It appears that there is some truth to that rumored strike, and that Scratchgate is at the heart of it. It's actually more of a complex story than scratches on iPhone 5s, as a source speaking to Bloomberg on Tuesday said.
While new iPhones are always in short supply when they are introduced, this year's supply shortfall is being worsened by Scratchgate, which is a result of Apple's choice of aluminum as the material for the device's case.
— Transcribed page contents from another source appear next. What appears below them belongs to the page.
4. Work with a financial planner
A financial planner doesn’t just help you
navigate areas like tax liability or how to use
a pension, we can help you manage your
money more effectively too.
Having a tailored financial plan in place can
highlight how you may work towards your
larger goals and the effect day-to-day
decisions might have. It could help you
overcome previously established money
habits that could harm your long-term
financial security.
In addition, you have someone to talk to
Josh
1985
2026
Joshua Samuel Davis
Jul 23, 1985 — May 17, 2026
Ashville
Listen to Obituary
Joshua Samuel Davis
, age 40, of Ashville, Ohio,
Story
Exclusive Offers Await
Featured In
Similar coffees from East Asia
Scratchgate, related not just to scratches after using the device but - some say - scratches right out of the box, means that Apple and thus Foxconn have cracked down on quality control at factories.
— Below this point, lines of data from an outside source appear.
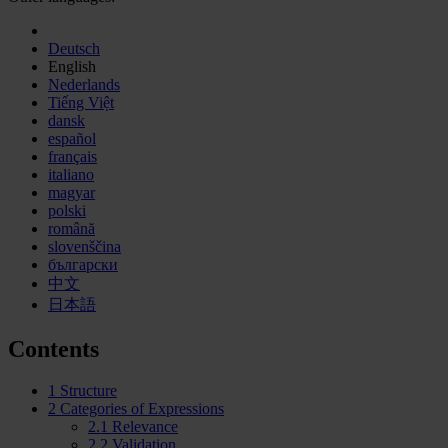
Deutsch
English
Nederlands
Tiếng Việt
dansk
español
français
italiano
magyar
polski
română
slovenščina
български
中文
日本語
Contents
1
Structure
2
Categories of Expressions
2.1
Relevance
2.2
Validation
That is precisely the reason behind the reported strike at the Zhengzhou Foxconn plant: increased quality control policies that were put into place to eliminate or at least reduce the scratches. These policies and difficulty in manufacturing the iPhone 5 mean that Apple can't make as many devices as it could sell.
Shaw Wu, an analyst at Sterne, Agee & Leach said:
“The iPhone 5 is not easy to put together because it’s a minimalist design. Apple has a very high standard, where it aims to produce each model to be an exact replica where variance is measured in microns.”
Apple sold 5 million iPhone 5s in its first weekend, but that was lower than some analysts had predicted. Apple's stock hit
Concerns about supply constraints have crushed Apple’s stock. The stock hit an all-time high of $705.10 a share on Sept. 21, the day the iPhone 5 was released, but has steadily declined since then. In the two and a half weeks since the iPhone 5 was released, Apple has lost more than $60 billion in market value.
Apple stock was up $5.06 to $640.91 on Wednesday, Oct 10. The company’s market capitalization is now $600.79 billion.